■ Task statement
Starting with the line with "his Suffield" in the entries below and going on through the line with "READ MORE STORIES", output every line exactly and nothing more. No pictures.
◆ ◆ ◆ ◆
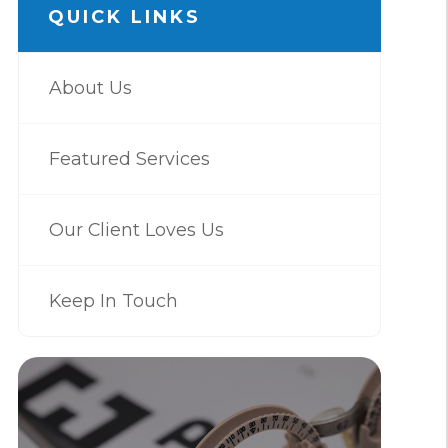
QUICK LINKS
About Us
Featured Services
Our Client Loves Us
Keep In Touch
◆ ◆ ◆ ◆
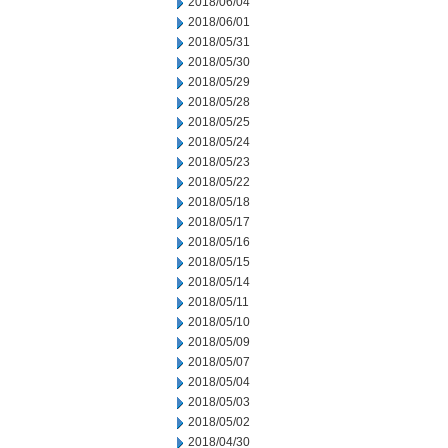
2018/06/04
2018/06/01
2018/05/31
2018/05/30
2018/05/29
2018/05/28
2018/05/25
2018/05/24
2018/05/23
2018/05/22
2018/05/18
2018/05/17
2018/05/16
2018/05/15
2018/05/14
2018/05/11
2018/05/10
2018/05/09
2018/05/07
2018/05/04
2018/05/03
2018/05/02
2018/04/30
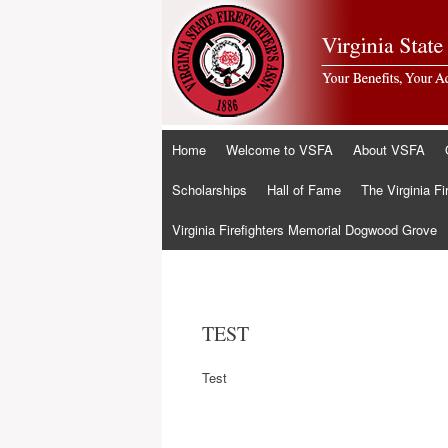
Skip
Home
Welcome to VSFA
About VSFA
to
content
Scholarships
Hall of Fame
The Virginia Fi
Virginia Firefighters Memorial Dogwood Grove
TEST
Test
◆ ◆ ◆ ◆
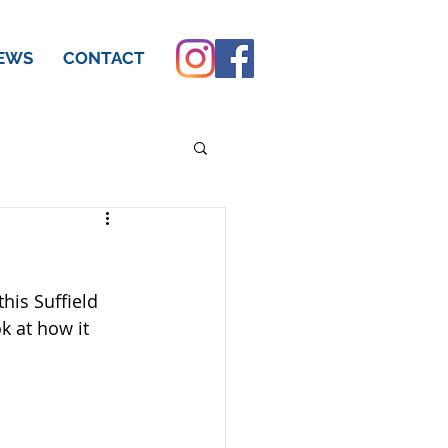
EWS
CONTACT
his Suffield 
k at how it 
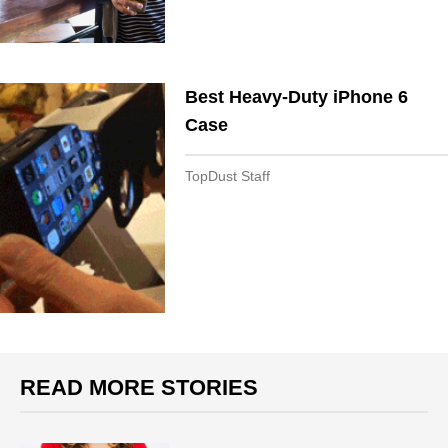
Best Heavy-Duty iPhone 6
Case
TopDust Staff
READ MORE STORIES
◆ ◆ ◆ ◆
■ Output below
his Suffield 
k at how it 
Best Heavy-Duty iPhone 6
Case
TopDust Staff
READ MORE STORIES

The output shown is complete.